从字符串中搜索模式答案

【问题标题】：Search pattern from string从字符串中搜索模式
【发布时间】：2021-11-24 00:45:26
【问题描述】：

我正在使用BeautifulSoup 进行网络抓取，我需要获取一个位于 script 标记中的链接，所以我使用它

soup.find(string=re.compile("https://link9876.net/index.php"))

这会返回下一个字符串

"var link = [];
 link[0] = 'https://link1225.com/x/xxxxxx';
 link[1] = 'https://link9876.net/index.php?xxxxxxxxx';
 link[2] = 'https://link1356.com/index.php?xxxxxxxxx';
 ..."

（数组中元素的位置和数量每次都会变化）

但我只想得到“*https://link9876.net/index.php*", 解决这个问题的最佳方法是什么？

【问题讨论】：

这是一个简单的字符串搜索问题。

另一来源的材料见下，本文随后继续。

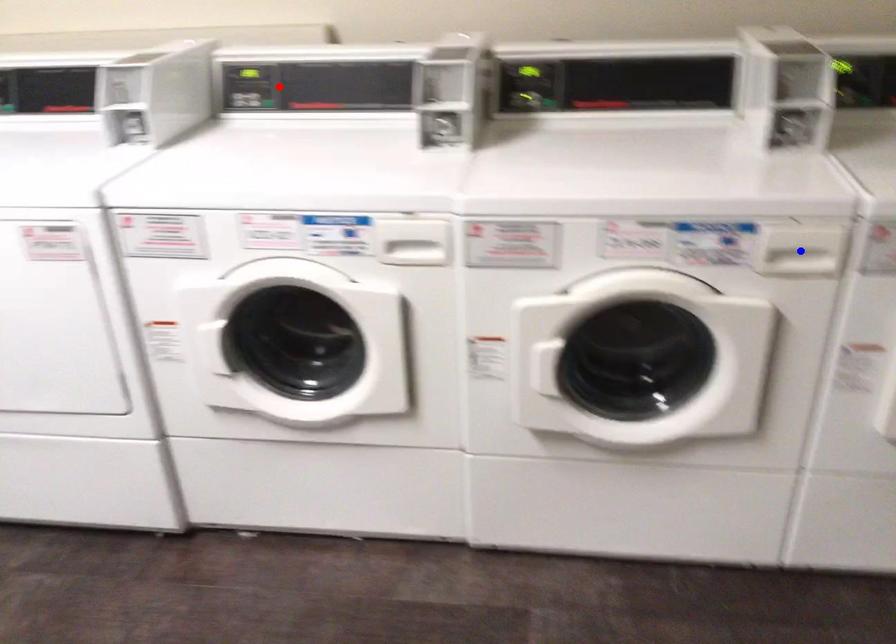 Question: Two points are marked on the image. Which point is closer to the camera?

Choices:
 (A) Blue point is closer.
 (B) Red point is closer.

Answer: (A)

找到link[1] =，然后抓取下一个单引号之前的所有内容。
@TimRoberts 不总是link[1] == my_link 如果我再次执行脚本，顺序会发生变化，现在可以是link[0] == my_link 或任何其他。
请发布代码以重现此结果。

标签： python regex beautifulsoup

【解决方案1】：

您可以只使用另一个正则表达式来提取任何必要的链接，例如：

import re

script_text = """var link = [];
 link[0] = 'https://link1225.com/x/xxxxxx';
 link[1] = 'https://link9876.net/index.php?xxxxxxxx1';
 link[2] = 'https://link9876.net/index.php?xxxxxxxx2';
 link[3] = 'https://link9876.net/index.php?xxxx3xxx';
 link[4] = 'https://link1356.com/index.php?xxxxx4xxx';
 link[5] = 'https://link1356.com/index.php?xxxxx4xxx';
 ..."""
 
for link in re.findall(r"'(https://link9876\.net/index\.php.*?)'", script_text):
    print(link)

会给你：

https://link9876.net/index.php?xxxxxxxx1
https://link9876.net/index.php?xxxxxxxx2
https://link9876.net/index.php?xxxx3xxx

【讨论】：